Nach der eigentlichen Drucklufterzeugung gilt es, auch die Druckluftaufbereitung zu berücksichtigen. Denn alles, was bereits an unerwünschten Stoffen in der Luft enthalten ist, bevor sie in den Kompressor gelangt, ist auch nach dem Verdichten zunächst noch vorhanden. Natürlich verfügen Kompressoren selbst auch über Filter. Dabei handelt es sich aber meist nur um Ansaugfilter, die die eintretende Luft vorfiltern. Um höhere Qualitätsklassen zu erreichen, wie sie beispielsweise für Lackierungen gebraucht werden, ist eine weitere Nachbereitung notwendig, die gezielt auf die herauszufilternden Stoffe abgestimmt ist. So sind z.B. Filter für Öl anders beschaffen und konstruiert als Filter für Feinstaub.
Aber auch Feuchtigkeit erfüllt oft eine unerwünschte Nebenrolle: Gelangt Kondensat in das nachfolgende Verteilernetz, können immense Schäden entstehen. Gerade im Bereich der Klimatechnik ist dieses Risiko nicht zu unterschätzen. Wird die Druckluft nicht getrocknet, kann das Wasser in die nachfolgenden Leitungen und angeschlossenen Komponenten geraten. Dies sind beispielsweise druckluftbetriebene Lüftungsklappen, in denen das Kondensat zu Korrosion und Funktionsstörungen führen kann. Aber auch Türöffnungssysteme sind hiervon betroffen. Deshalb sollte immer an eine Aufbereitung der Druckluft gedacht werden.
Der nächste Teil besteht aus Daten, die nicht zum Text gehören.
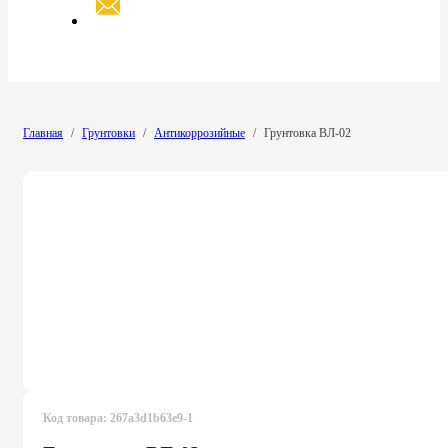
Главная
/
Грунтовки
/
Антикоррозийные
/
Грунтовка ВЛ-02
Код товара:
267a3d1b63e9-1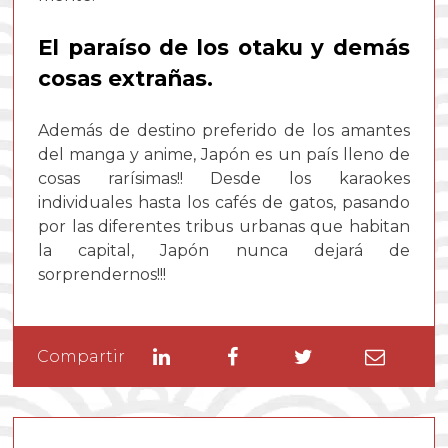
El paraíso de los otaku y demás
cosas extrañas.
Además de destino preferido de los amantes
del manga y anime, Japón es un país lleno de
cosas rarísimas!! Desde los karaokes
individuales hasta los cafés de gatos, pasando
por las diferentes tribus urbanas que habitan
la capital, Japón nunca dejará de
sorprendernos!!!
Linkedin
Facebook
Twitter
Enviar
Compartir
por
email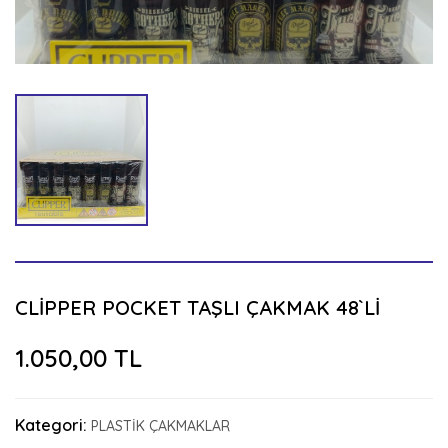
CLİPPER POCKET TAŞLI ÇAKMAK 48`Lİ
1.050,00 TL
Kategori:
PLASTİK ÇAKMAKLAR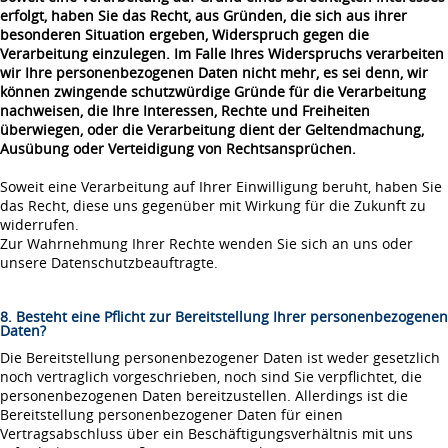
erfolgt, haben Sie das Recht, aus Gründen, die sich aus ihrer
besonderen Situation ergeben, Widerspruch gegen die
Verarbeitung einzulegen. Im Falle Ihres Widerspruchs verarbeiten
wir Ihre personenbezogenen Daten nicht mehr, es sei denn, wir
können zwingende schutzwürdige Gründe für die Verarbeitung
nachweisen, die Ihre Interessen, Rechte und Freiheiten
überwiegen, oder die Verarbeitung dient der Geltendmachung,
Ausübung oder Verteidigung von Rechtsansprüchen.
Soweit eine Verarbeitung auf Ihrer Einwilligung beruht, haben Sie
das Recht, diese uns gegenüber mit Wirkung für die Zukunft zu
widerrufen.
Zur Wahrnehmung Ihrer Rechte wenden Sie sich an uns oder
unsere Datenschutzbeauftragte.
8. Besteht eine Pflicht zur Bereitstellung Ihrer personenbezogenen
Daten?
Die Bereitstellung personenbezogener Daten ist weder gesetzlich
noch vertraglich vorgeschrieben, noch sind Sie verpflichtet, die
personenbezogenen Daten bereitzustellen. Allerdings ist die
Bereitstellung personenbezogener Daten für einen
Vertragsabschluss über ein Beschäftigungsverhältnis mit uns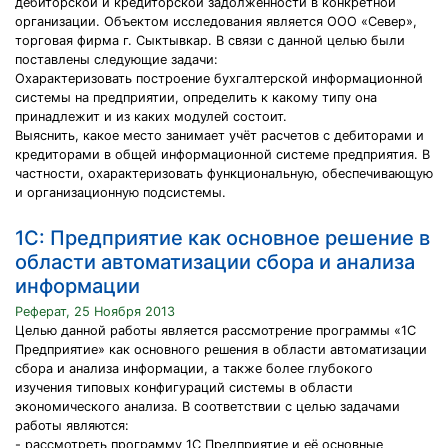
дебиторской и кредиторской задолженности в конкретной
организации. Объектом исследования является ООО «Север»,
торговая фирма г. Сыктывкар. В связи с данной целью были
поставлены следующие задачи:
Охарактеризовать построение бухгалтерской информационной
системы на предприятии, определить к какому типу она
принадлежит и из каких модулей состоит.
Выяснить, какое место занимает учёт расчетов с дебиторами и
кредиторами в общей информационной системе предприятия. В
частности, охарактеризовать функциональную, обеспечивающую
и организационную подсистемы.
1С: Предприятие как основное решение в
области автоматизации сбора и анализа
информации
Реферат, 25 Ноября 2013
Целью данной работы является рассмотрение программы «1С
Предприятие» как основного решения в области автоматизации
сбора и анализа информации, а также более глубокого
изучения типовых конфигураций системы в области
экономического анализа. В соответствии с целью задачами
работы являются:
- рассмотреть программу 1С Предприятие и её основные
Qualitätsklassen dafür liefert die DIN ISO 8573-1.
Zusätzlich empfiehlt sich die Installation eines Drucklufthaltesystems, das ebenfalls für einen reibungsloseren Betrieb des gesamten Druckluftnetzes sorgt. Eine Regelung der gesamten Station durch eine übergeordnete Steuerung und ihre Einbindung in das Leitsystem gewährleisten darüber hinaus, dass die Bilanz zwischen erzeugter und benötigter Druckluft immer so kosten- und energiesparend wie möglich ist.

Fazit

Welche Effizienzsteigerungen mit gezielter Wärmerückgewinnung bei Schraubenkompressoren möglich sind, zeigt das Beispiel eines Mühlenbetriebs. Der Vergleich der Jahre 2007, als noch ohne Nutzung der Kompressor-Abwärme gearbeitet wurde, und 2011 spricht am Ende sehr deutlich für sich: Bei der Gasheizung konnten bei diesem Unternehmen insgesamt 552 000 kWh eingespart werden. Diese Ersparnis entspricht 36 % der gesamten Heizkosten des Betriebs. Im Jahresdurchschnitt ist es gelungen, 52 % der Kompressor-Leistungsaufnahme für Heizzwecke zu nutzen. Mehr wird derzeit nicht benötigt. Ein weiterer Ausbau der Nutzung bis zum vollen Potenzial von 96 % ist aber möglich.
Es gibt jede Menge Nutzungsmöglichkeiten bei Projekten aller Größenordnungen, jedoch keine Pauschallösungen. Jeder Betrieb ist einzigartig und erfordert eine entsprechend einzigartige Analyse des Bedarfs und der entsprechenden Lösung im Bereich Drucklufterzeugung, -aufbereitung, -verteilung und -anwendung. Wärmerückgewinnung wird nach wie vor stark unterschätzt. Dabei können bereits einzelne Maßnahmen zur Erhöhung der Energieeffizienz des Druckluftsys­tems und zur Kostensenkung beitragen. Wird aber eine umfassende Optimierung angestrebt, sollte das System ganzheitlich betrachtet und entsprechend optimiert werden. Dabei ist es ratsam, alle Maßnahmen zur Steigerung der Drucklufteffizienz im Rahmen eines ganzheitlichen Energie- und Gebäudemanagements zu planen und durchzuführen. Auf diese Weise lassen sich alle Einsparpotenziale und Synergien weitestgehend erfassen, umsetzen und nutzen.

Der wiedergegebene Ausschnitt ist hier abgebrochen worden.